Various state-law tort claims: In Vector Research, Inc. v. Howard & Howard Attorneys, P.C., 76 F.3d 692 (6th Cir. 1996), plaintiffs sued a competitor and the competitor’s attorneys for actions taken in connection with a search and seizure issued in the competitor’s copyright action against plaintiffs in the case at bar. The corporate plaintiff sued for trespass, conversion, abuse of process, and malicious use of civil process. The individual plaintiffs, employees of Vector, sued for invasion of privacy, abuse of process, and malicious use of civil process. The trial court granted the attorneys’
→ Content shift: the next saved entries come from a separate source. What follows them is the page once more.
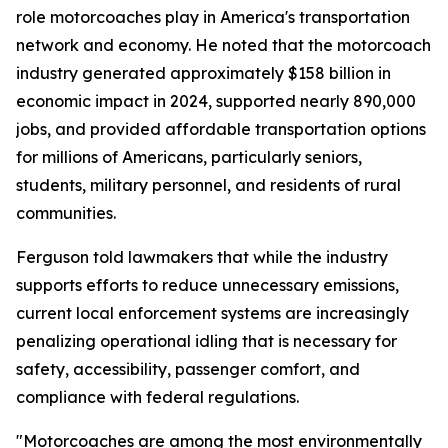
role motorcoaches play in America's transportation
network and economy. He noted that the motorcoach
industry generated approximately $158 billion in
economic impact in 2024, supported nearly 890,000
jobs, and provided affordable transportation options
for millions of Americans, particularly seniors,
students, military personnel, and residents of rural
communities.
Ferguson told lawmakers that while the industry
supports efforts to reduce unnecessary emissions,
current local enforcement systems are increasingly
penalizing operational idling that is necessary for
safety, accessibility, passenger comfort, and
compliance with federal regulations.
"Motorcoaches are among the most environmentally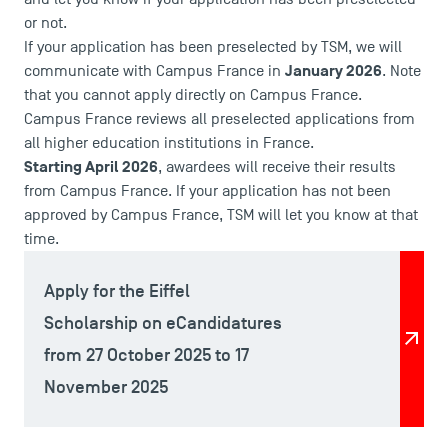
Logos and graphic identity
or not.
Press
If your application has been preselected by TSM, we will
FAQ
January 2026
communicate with Campus France in
. Note
Contact
that you cannot apply directly on Campus France.
Campus France reviews all preselected applications from
Maps and Access to TSM
all higher education institutions in France.
Starting April 2026
, awardees will receive their results
from Campus France. If your application has not been
approved by Campus France, TSM will let you know at that
time.
Apply for the Eiffel
Scholarship on eCandidatures
from 27 October 2025 to 17
November 2025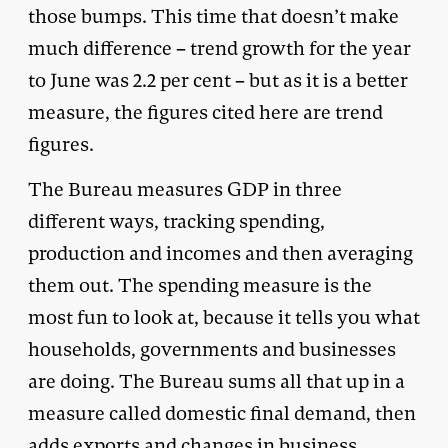
those bumps. This time that doesn’t make
much difference – trend growth for the year
to June was 2.2 per cent – but as it is a better
measure, the figures cited here are trend
figures.
The Bureau measures GDP in three
different ways, tracking spending,
production and incomes and then averaging
them out. The spending measure is the
most fun to look at, because it tells you what
households, governments and businesses
are doing. The Bureau sums all that up in a
measure called domestic final demand, then
adds exports and changes in business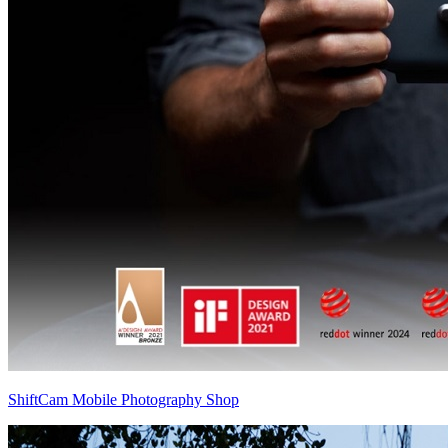
ShiftCam Mobile Photography Shop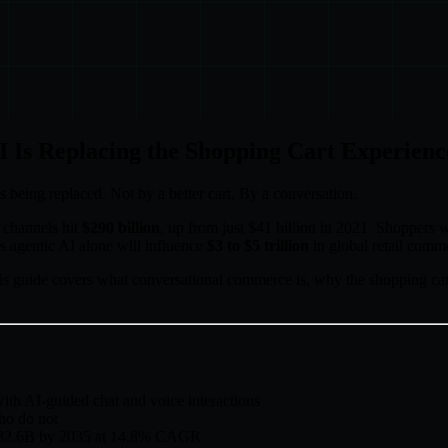
 Is Replacing the Shopping Cart Experienc
being replaced. Not by a better cart. By a conversation.
 channels hit
$290 billion
, up from just $41 billion in 2021. Shoppers 
 agentic AI alone will influence
$3 to $5 trillion
in global retail comm
 This guide covers what conversational commerce is, why the shopping cart
ith AI-guided chat and voice interactions
ho do not
o $32.6B by 2035 at 14.8% CAGR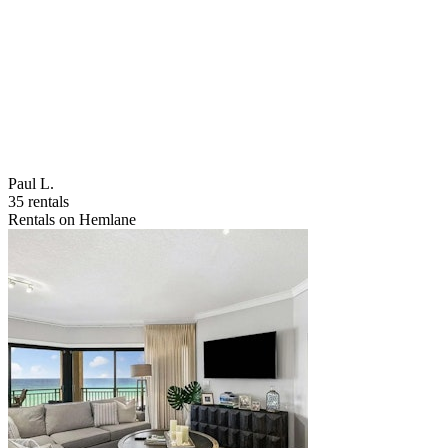
Paul L.
35 rentals
Rentals on Hemlane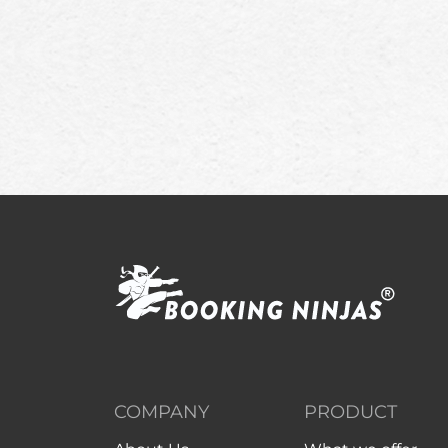
COMPANY
PRODUCT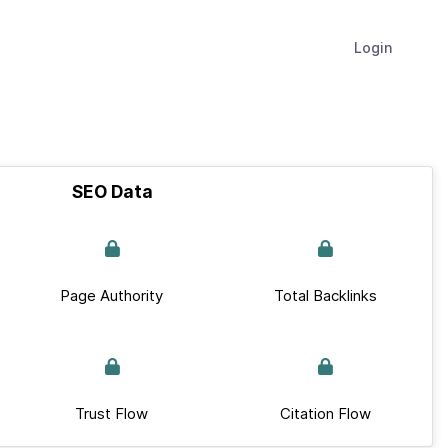
Login
SEO Data
Page Authority
Total Backlinks
Trust Flow
Citation Flow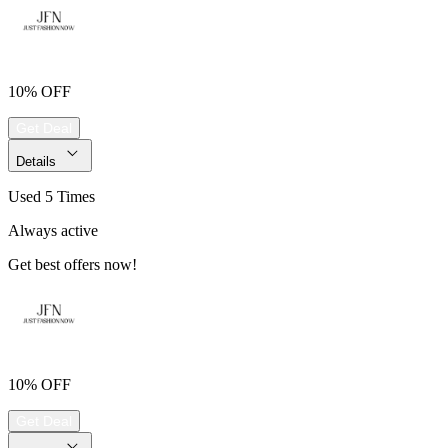
10% OFF
Get Deal
Details
Used 5 Times
Always active
Get best offers now!
10% OFF
Get Deal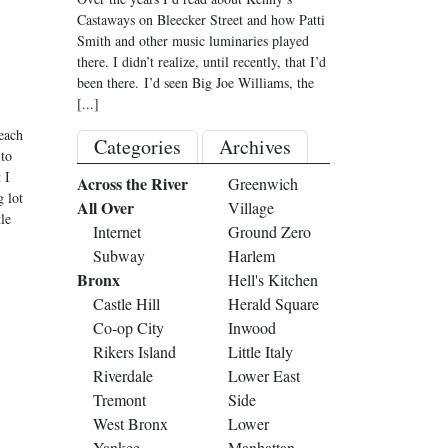
Castaways on Bleecker Street and how Patti
Smith and other music luminaries played
there. I didn’t realize, until recently, that I’d
been there. I’d seen Big Joe Williams, the
[...]
each
Categories
Archives
 to
 I
Across the River
Greenwich
g lot
All Over
Village
le
Internet
Ground Zero
Subway
Harlem
Bronx
Hell's Kitchen
Castle Hill
Herald Square
Co-op City
Inwood
Rikers Island
Little Italy
Riverdale
Lower East
Tremont
Side
West Bronx
Lower
Yankee
Manhattan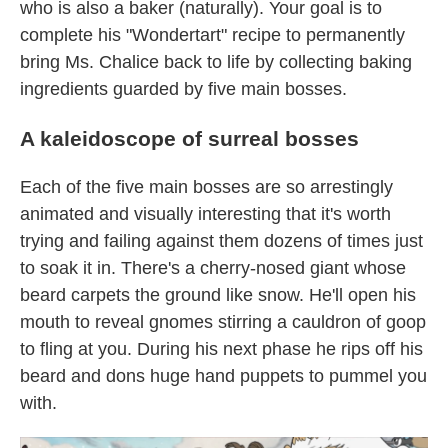
who is also a baker (naturally). Your goal is to
complete his "Wondertart" recipe to permanently
bring Ms. Chalice back to life by collecting baking
ingredients guarded by five main bosses.
A kaleidoscope of surreal bosses
Each of the five main bosses are so arrestingly
animated and visually interesting that it's worth
trying and failing against them dozens of times just
to soak it in. There's a cherry-nosed giant whose
beard carpets the ground like snow. He'll open his
mouth to reveal gnomes stirring a cauldron of goop
to fling at you. During his next phase he rips off his
beard and dons huge hand puppets to pummel you
with.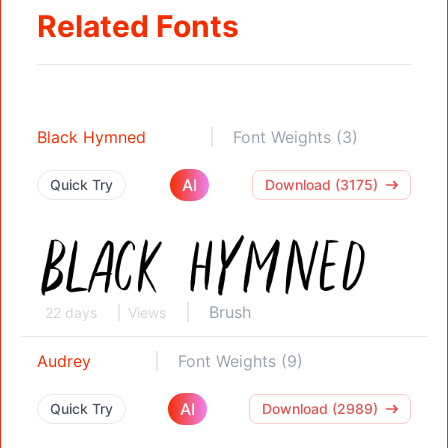
Related Fonts
Black Hymned
Font Weights (3)
AI
Quick Try
Download (3175)
Brush
22 days
Views
Audrey
Font Weights (9)
AI
Quick Try
Download (2989)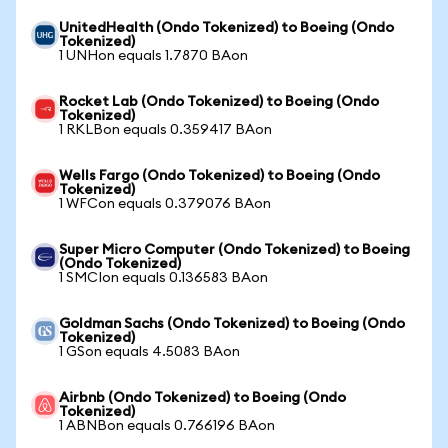
UnitedHealth (Ondo Tokenized) to Boeing (Ondo
Tokenized)
1 UNHon equals 1.7870 BAon
Rocket Lab (Ondo Tokenized) to Boeing (Ondo
Tokenized)
1 RKLBon equals 0.359417 BAon
Wells Fargo (Ondo Tokenized) to Boeing (Ondo
Tokenized)
1 WFCon equals 0.379076 BAon
Super Micro Computer (Ondo Tokenized) to Boeing
(Ondo Tokenized)
1 SMCIon equals 0.136583 BAon
Goldman Sachs (Ondo Tokenized) to Boeing (Ondo
Tokenized)
1 GSon equals 4.5083 BAon
Airbnb (Ondo Tokenized) to Boeing (Ondo
Tokenized)
1 ABNBon equals 0.766196 BAon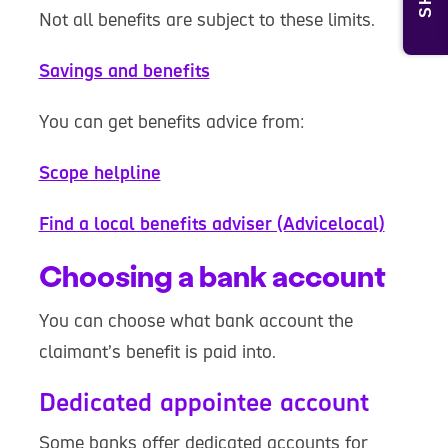
Not all benefits are subject to these limits.
Savings and benefits
You can get benefits advice from:
Scope helpline
Find a local benefits adviser (Advicelocal)
Choosing a bank account
You can choose what bank account the
claimant’s benefit is paid into.
Dedicated appointee account
Some banks offer dedicated accounts for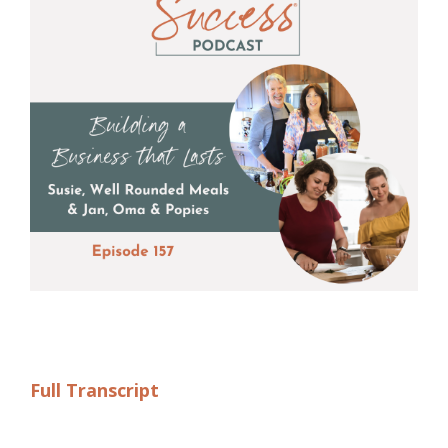
Full Transcript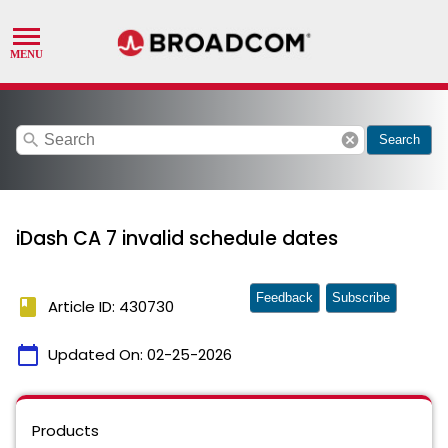
search
cancel
Search
iDash CA 7 invalid schedule dates
Feedback
Subscribe
book
Article ID: 430730
calendar_today
Updated On:
02-25-2026
Products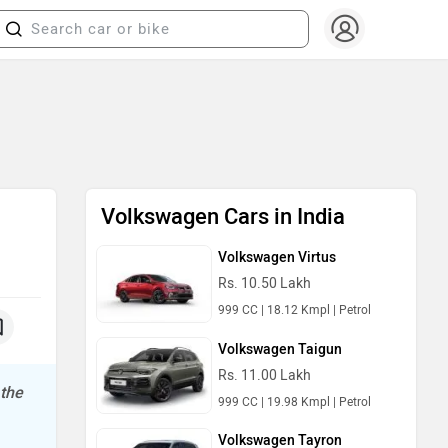
Volkswagen Cars in India
Volkswagen Virtus
Rs. 10.50 Lakh
999 CC | 18.12 Kmpl | Petrol
Volkswagen Taigun
Rs. 11.00 Lakh
 the
999 CC | 19.98 Kmpl | Petrol
Volkswagen Tayron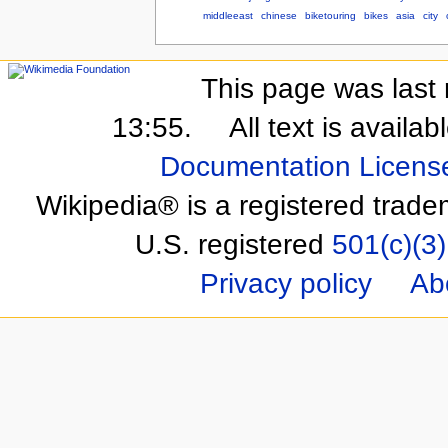
middleeast
chinese
biketouring
bikes
asia
city
This page was last 
13:55.
All text is availa
Documentation Licens
Wikipedia® is a registered trade
U.S. registered
501(c)(3)
Privacy policy
Ab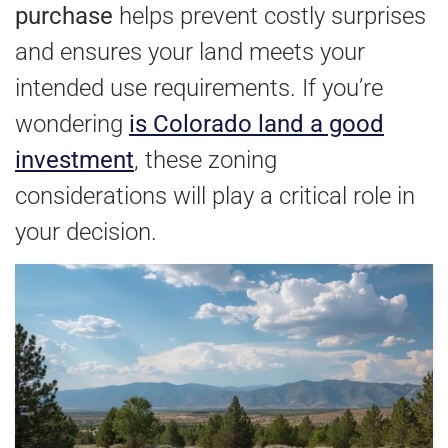
purchase
helps prevent costly surprises
and ensures your land meets your
intended use requirements. If you’re
wondering
is Colorado land a good
investment
, these zoning
considerations will play a critical role in
your decision.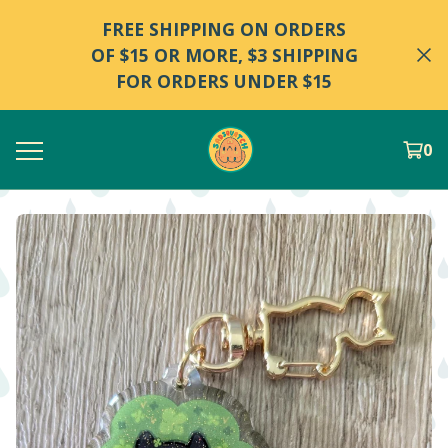
FREE SHIPPING ON ORDERS
OF $15 OR MORE, $3 SHIPPING
FOR ORDERS UNDER $15
0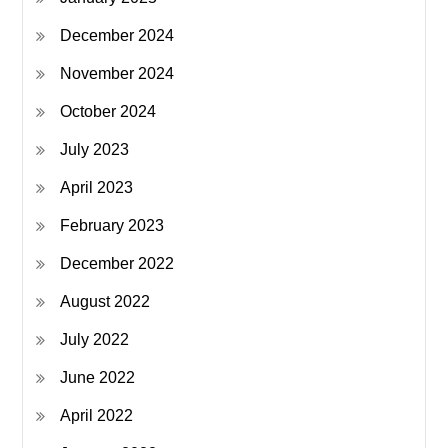
December 2024
November 2024
October 2024
July 2023
April 2023
February 2023
December 2022
August 2022
July 2022
June 2022
April 2022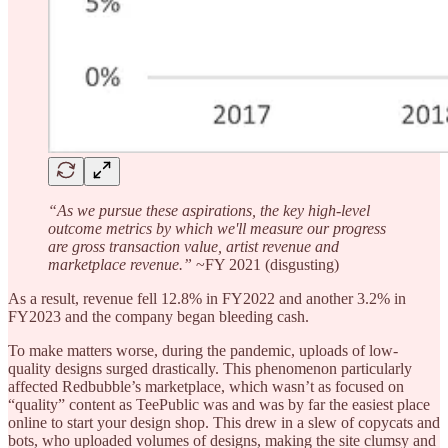
“As we pursue these aspirations, the key high-level
outcome metrics by which we'll measure our progress
are gross transaction value, artist revenue and
marketplace revenue.”
~FY 2021 (disgusting)
As a result, revenue fell 12.8% in FY2022 and another 3.2% in
FY2023 and the company began bleeding cash.
To make matters worse, during the pandemic, uploads of low-
quality designs surged drastically. This phenomenon particularly
affected Redbubble’s marketplace, which wasn’t as focused on
“quality” content as TeePublic was and was by far the easiest place
online to start your design shop. This drew in a slew of copycats and
bots, who uploaded volumes of designs, making the site clumsy and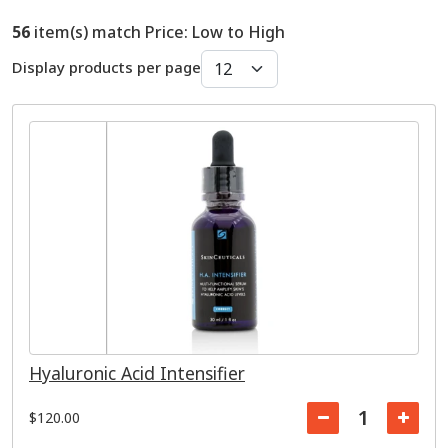
56
item(s) match Price: Low to High
Display products per page
Hyaluronic Acid Intensifier
$120.00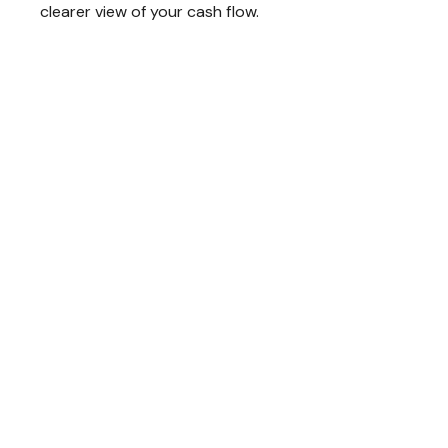
clearer view of your cash flow.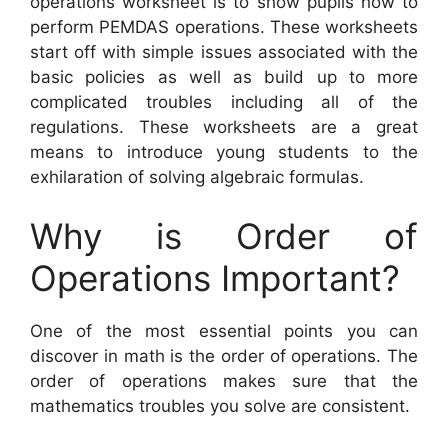
operations worksheet is to show pupils how to
perform PEMDAS operations. These worksheets
start off with simple issues associated with the
basic policies as well as build up to more
complicated troubles including all of the
regulations. These worksheets are a great
means to introduce young students to the
exhilaration of solving algebraic formulas.
Why is Order of
Operations Important?
One of the most essential points you can
discover in math is the order of operations. The
order of operations makes sure that the
mathematics troubles you solve are consistent.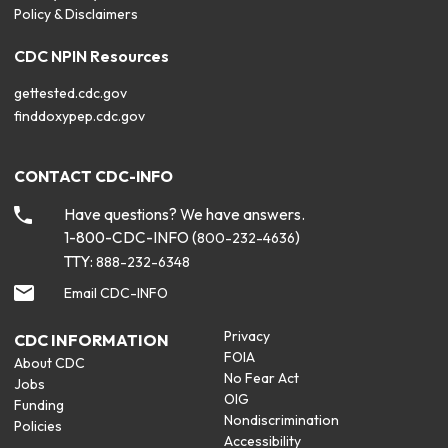
Policy & Disclaimers
CDC NPIN Resources
gettested.cdc.gov
finddoxypep.cdc.gov
CONTACT CDC-INFO
Have questions? We have answers.
1-800-CDC-INFO (
)
800-232-4636
TTY:
888-232-6348
Email CDC-INFO
Privacy
CDC INFORMATION
FOIA
About CDC
No Fear Act
Jobs
OIG
Funding
Nondiscrimination
Policies
Accessibility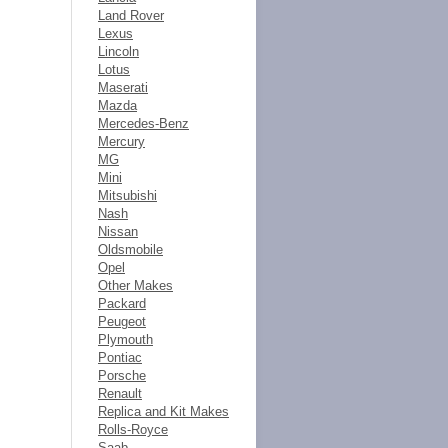
Land Rover
Lexus
Lincoln
Lotus
Maserati
Mazda
Mercedes-Benz
Mercury
MG
Mini
Mitsubishi
Nash
Nissan
Oldsmobile
Opel
Other Makes
Packard
Peugeot
Plymouth
Pontiac
Porsche
Renault
Replica and Kit Makes
Rolls-Royce
Saab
motion to dismiss for failure to state a claim on which relief could be granted. Reversing, the Sixth Circuit held that while under Ohio law attorneys generally enjoy immunity from liability to third persons for acts performed in good faith and with the knowledge of their clients, there is no immunity

where the attorneys acted maliciously (citing Scholler). The court found that malice had been sufficiently alleged to survive a motion to dismiss.